Hard power uses material assets to compel and coerce others to bow to your will. War is not necessarily required; threats backed by economic and military assets may suffice to change how others behave. Payment for goods or services rendered can also be hard power.
Soft power, by contrast, is noncoercive. It uses policies, culture and political values to persuade or co-opt others to follow your example or suggestions. It shapes what others do through appeal and attraction. To blend both material and intangible assets with skill and wisdom, we need smart power.
America’s debacles in Vietnam and the Middle East derived from mindless applications of hard power. The greatest U.S. success abroad, the Marshall Plan for Europe’s reconstruction, employed America’s wealth and wisdom for mutual gain — not for one-sided exploitation. In 1947, Secretary of State George Marshall asked Europeans, crushed by war, what they needed and how they could contribute to the common cause. Most European nations took part, but Stalin forbade his vassal states from opening their needs to outsiders.
In just three years, Europe acquired a foundation for continued economic growth and political stability. The American input was less than 3 percent of national GDP, but Washington acquired solid trading partners and NATO allies. Foes in a horrible world war were reconciled. Young Europeans and Americans studied in each other’s lands and got to know one another thanks to the Fulbright program, paid for in large part by whatever Europeans owed the U.S. When Europeans no longer needed Marshall Plan aid, early versions of the U.S. Agency for International Development assisted less developed countries.
Whatever the costs of helping Europe and developing lands, they were modest for a country that produced half the world’s goods and services and, even today, 26 percent of global GDP. Compared with fighting World War III, the outlays were trivial. Generating shared prosperity and solidarity was a value beyond calculation.

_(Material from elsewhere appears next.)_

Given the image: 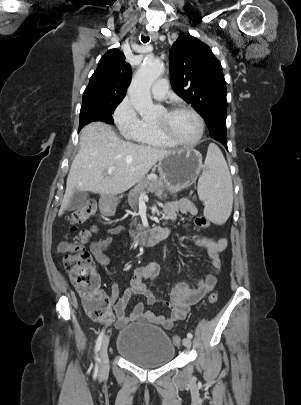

The father of modern China — both in Taiwan and the mainland — was Sun Yat-sen, who learned about democracy in a Honolulu prep school in the 1890s. Symbols can reflect real convictions. Chinese students demonstrating for civil rights and political freedoms in 1989 mounted a replica of the Statue of Liberty.
So, who needs soft power? Answer: the U.S. — its people, its producers and its government. For many decades Washington has invested in hard power — America’s defense budget is the largest in the world. Probably some military priorities should be amplified, and others deceased.
But President Trump is eroding America’s ability to inspire, encourage and persuade others to act in ways that serve common goals. Does his “art of the deal” suppose that any sovereign government or proud people — such as Palestinians, Panamanians, Greenlanders or Canadians — responds well to demands and threats that they give up what they value?
The problems arising from the president’s sheer ignorance are compounded by his disdain for empathy, his apparent pleasure in fostering and witnessing brutality and his frequent success at flouting any kind of law — municipal, national or international.
Trump, his team and an acquiescent Republican majority in Congress are taking away a major facet of what once made America great.
Walter Clemens is professor emeritus in the Department of Political Science at Boston University and associate at the Davis Center for Russian and Eurasian Studies at Harvard University. He is the author of “The Republican War on America: Dangers of Trump and Trumpism.”